Cases of company liquidation in Egypt:
- Company liquidation/dissolution is appropriate in any of the following events: :
- Expiry of the term as specified in the company’s articles of association;
- Expiry of the purpose for which the company was established;
- The loss of all or part of the company’s capital, making it impossible for the company to continue carrying out its business;
- Issuance of a court ruling to dissolve and liquidate the company;
- The merger of the company into another entity, resulting in the dissolution of each of them and the formation of a new company;
- The death of one of the partners or the separation or withdrawal of one of them (in the case of partnerships).
- Interdiction, bankruptcy, or insolvency of one of the partners.
- In the situation where all shares of the partners are possessed by one person, requiring that the company shall turn into a sole proprietorship.
- Partners dispute about the dividends or the presence of fraud or deception in the company’s financial statements
First: Definition of Liquidation: Liquidation is an inventory of all rights, obligations, and debts related to the company that can be claimed vis-a-vis the partners or third parties, to determine the company’s net assets and their distribution among the partners through apportionment after meeting the dues owed by the company and paying off the company’s debts and selling the company’s movable and immovable properties.
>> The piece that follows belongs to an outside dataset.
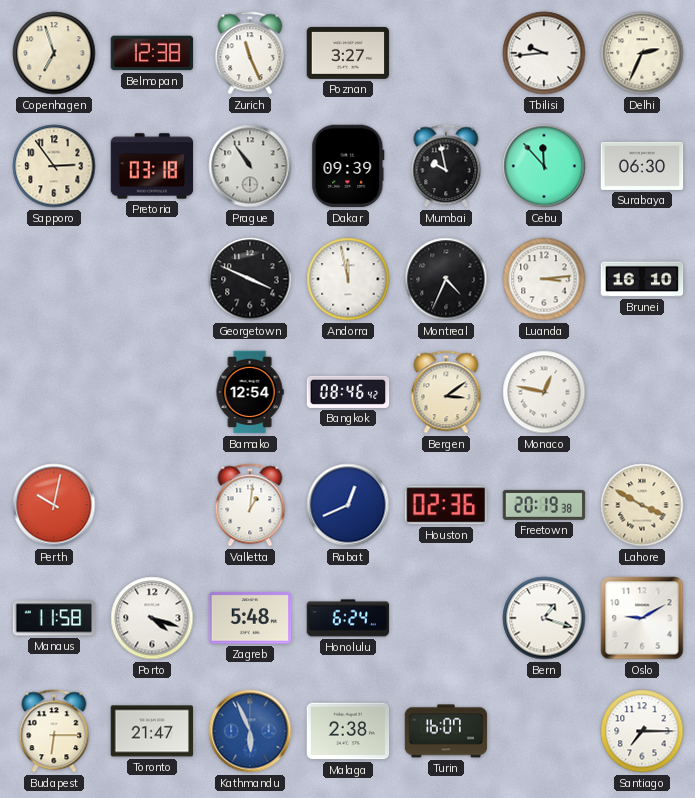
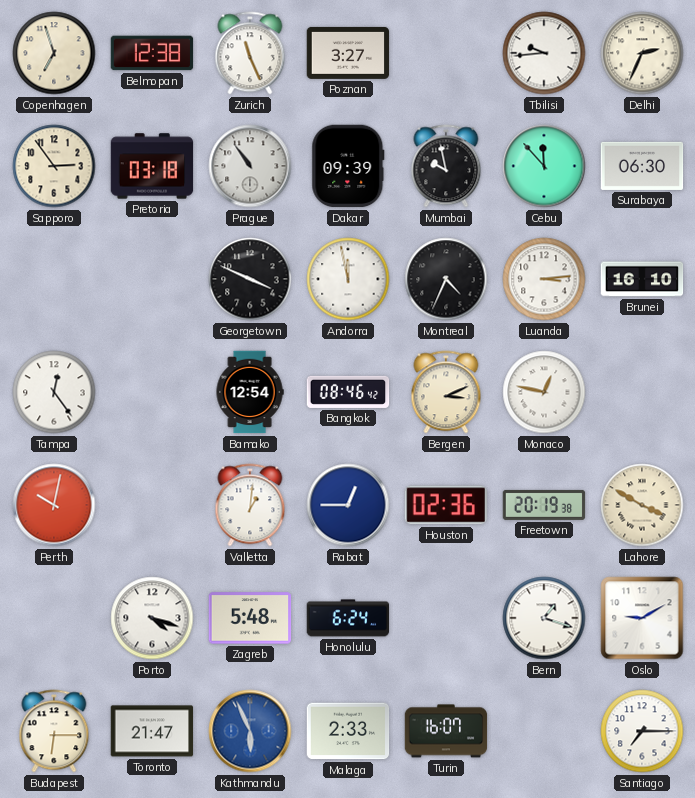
Tampa: none -> 12:24
Bergen: 3:09 -> 3:11
Rabat: 12:41 -> 12:45
Manaus: 11:58 -> none
Malaga: 2:38 -> 2:33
A question arises: Does the company have the legal personality of the company under liquidation?
The Egyptian legislator stipulates that the company enjoys the legal personality until the completion of liquidation, to the extent necessary for its liquidation (the company’s personality does not remain except to the extent necessary to complete the liquidation). This means that the company’s assets remain owned by it during the liquidation, the personal partners’ creditors do not have to compete with the company’s creditors during the liquidation stage, and the partners may not arrange an official mortgage on their shares or demand the recovery of their shares in the capital. This is due to fact that the company exists during that period, where the capital of the company is the general guarantee for the creditors.
Company’s legal personality during the liquidation period results in the following:
- The company retains its trade name during the liquidation period, but with the addition of the phrase (" a company under liquidation") next to the name of the company, to be able to file lawsuits in the name of the company.
- The company retains its headquarters and nationality, to be able to communicate with the Directors or Liquidators at the company’s headquarters at that address, otherwise, every notice other than its domicile shall be considered null and not invoked against the Liquidator.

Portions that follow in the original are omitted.